**Exercise aim**
Copy out each line of the data that holds the string "open".

[Records excerpted from a collection]
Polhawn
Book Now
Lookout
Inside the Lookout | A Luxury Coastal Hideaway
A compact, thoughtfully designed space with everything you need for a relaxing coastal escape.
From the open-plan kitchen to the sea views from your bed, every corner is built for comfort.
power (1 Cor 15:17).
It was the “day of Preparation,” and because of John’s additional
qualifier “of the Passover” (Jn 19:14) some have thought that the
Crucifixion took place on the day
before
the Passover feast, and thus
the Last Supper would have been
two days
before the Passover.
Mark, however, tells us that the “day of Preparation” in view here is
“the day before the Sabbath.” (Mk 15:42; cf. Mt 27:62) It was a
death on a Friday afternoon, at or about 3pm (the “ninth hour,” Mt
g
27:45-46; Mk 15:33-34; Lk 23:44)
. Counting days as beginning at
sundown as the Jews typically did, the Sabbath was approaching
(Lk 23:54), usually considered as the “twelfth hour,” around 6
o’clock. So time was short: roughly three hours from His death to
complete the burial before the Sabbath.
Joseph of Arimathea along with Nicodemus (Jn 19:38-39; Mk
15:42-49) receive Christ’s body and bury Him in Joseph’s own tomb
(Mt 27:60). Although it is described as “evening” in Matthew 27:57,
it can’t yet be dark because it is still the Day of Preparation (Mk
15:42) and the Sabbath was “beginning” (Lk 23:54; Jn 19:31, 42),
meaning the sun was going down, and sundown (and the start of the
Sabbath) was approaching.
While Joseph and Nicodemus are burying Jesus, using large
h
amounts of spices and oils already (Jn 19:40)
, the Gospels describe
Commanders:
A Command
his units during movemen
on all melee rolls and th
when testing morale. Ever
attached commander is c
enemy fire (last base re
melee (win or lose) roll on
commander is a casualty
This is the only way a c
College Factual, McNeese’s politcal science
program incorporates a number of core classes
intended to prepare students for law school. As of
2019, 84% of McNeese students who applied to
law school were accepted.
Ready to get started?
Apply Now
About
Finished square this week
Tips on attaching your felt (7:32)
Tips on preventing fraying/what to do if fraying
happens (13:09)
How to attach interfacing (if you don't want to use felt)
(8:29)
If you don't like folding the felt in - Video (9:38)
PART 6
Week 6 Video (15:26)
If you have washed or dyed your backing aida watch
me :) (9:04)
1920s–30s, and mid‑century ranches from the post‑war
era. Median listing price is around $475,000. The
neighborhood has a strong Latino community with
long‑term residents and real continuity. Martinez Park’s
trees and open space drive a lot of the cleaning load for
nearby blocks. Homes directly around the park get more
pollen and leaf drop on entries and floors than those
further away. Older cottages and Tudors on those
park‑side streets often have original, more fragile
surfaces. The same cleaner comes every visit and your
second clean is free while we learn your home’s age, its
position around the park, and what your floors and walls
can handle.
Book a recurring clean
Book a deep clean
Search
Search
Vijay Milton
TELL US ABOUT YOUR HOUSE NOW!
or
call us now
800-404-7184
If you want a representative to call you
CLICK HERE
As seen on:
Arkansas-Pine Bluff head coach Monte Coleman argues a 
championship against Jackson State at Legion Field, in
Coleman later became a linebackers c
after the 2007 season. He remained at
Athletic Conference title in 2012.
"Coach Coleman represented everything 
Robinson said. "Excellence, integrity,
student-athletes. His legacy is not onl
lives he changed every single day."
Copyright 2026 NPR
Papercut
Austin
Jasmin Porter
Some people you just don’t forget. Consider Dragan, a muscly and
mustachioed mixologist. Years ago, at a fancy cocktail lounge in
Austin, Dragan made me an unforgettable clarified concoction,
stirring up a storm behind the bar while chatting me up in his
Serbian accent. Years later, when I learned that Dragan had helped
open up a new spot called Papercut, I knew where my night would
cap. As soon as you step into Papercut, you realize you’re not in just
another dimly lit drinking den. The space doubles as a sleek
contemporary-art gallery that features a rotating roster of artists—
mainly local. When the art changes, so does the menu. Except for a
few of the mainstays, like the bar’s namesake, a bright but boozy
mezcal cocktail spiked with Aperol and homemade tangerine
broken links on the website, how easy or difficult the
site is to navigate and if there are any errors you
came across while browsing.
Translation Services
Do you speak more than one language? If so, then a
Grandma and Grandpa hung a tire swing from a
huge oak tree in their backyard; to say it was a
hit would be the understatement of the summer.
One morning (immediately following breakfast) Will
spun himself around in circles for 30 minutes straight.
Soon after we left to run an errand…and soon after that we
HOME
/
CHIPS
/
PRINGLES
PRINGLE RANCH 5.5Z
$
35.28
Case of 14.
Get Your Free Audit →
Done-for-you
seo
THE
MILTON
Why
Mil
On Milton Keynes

**Answer for this exercise**
From the open-plan kitchen to the sea views from your bed, every corner is built for comfort.
trees and open space drive a lot of the cleaning load for
open up a new spot called Papercut, I knew where my night would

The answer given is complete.